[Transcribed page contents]
Segment Open

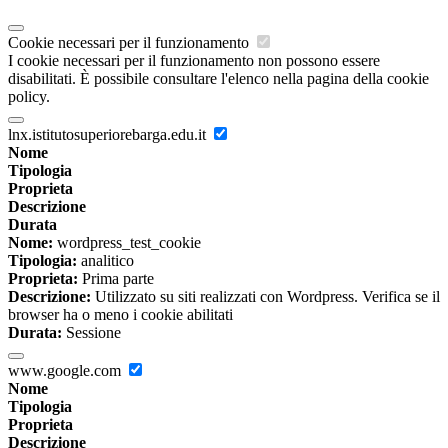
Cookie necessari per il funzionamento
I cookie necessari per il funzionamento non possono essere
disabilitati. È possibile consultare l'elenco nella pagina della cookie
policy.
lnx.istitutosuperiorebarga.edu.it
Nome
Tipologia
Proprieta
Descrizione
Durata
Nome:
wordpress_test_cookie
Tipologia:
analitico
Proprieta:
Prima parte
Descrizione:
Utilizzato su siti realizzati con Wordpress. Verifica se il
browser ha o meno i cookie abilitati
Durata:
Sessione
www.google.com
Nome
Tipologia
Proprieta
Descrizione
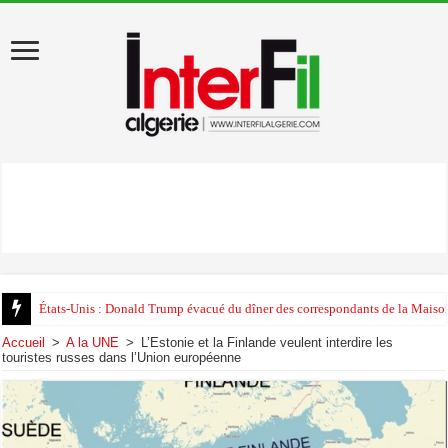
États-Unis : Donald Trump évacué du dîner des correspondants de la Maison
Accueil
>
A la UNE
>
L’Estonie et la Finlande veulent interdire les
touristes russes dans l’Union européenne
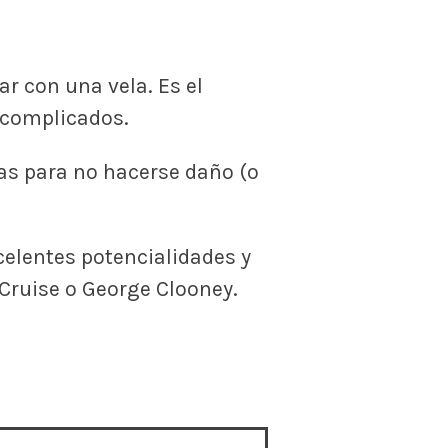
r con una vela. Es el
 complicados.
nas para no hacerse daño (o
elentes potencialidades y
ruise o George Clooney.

Segment Closed

What the task asks: Output the data verbatim, images excluded.

Written solution:
Cookie necessari per il funzionamento
I cookie necessari per il funzionamento non possono essere
disabilitati. È possibile consultare l'elenco nella pagina della cookie
policy.
lnx.istitutosuperiorebarga.edu.it
Nome
Tipologia
Proprieta
Descrizione
Durata
Nome:
wordpress_test_cookie
Tipologia:
analitico
Proprieta:
Prima parte
Descrizione:
Utilizzato su siti realizzati con Wordpress. Verifica se il
browser ha o meno i cookie abilitati
Durata:
Sessione
www.google.com
Nome
Tipologia
Proprieta
Descrizione
États-Unis : Donald Trump évacué du dîner des correspondants de la Maison
Accueil
>
A la UNE
>
L’Estonie et la Finlande veulent interdire les
touristes russes dans l’Union européenne
r con una vela. Es el
 complicados.
nas para no hacerse daño (o
elentes potencialidades y
ruise o George Clooney.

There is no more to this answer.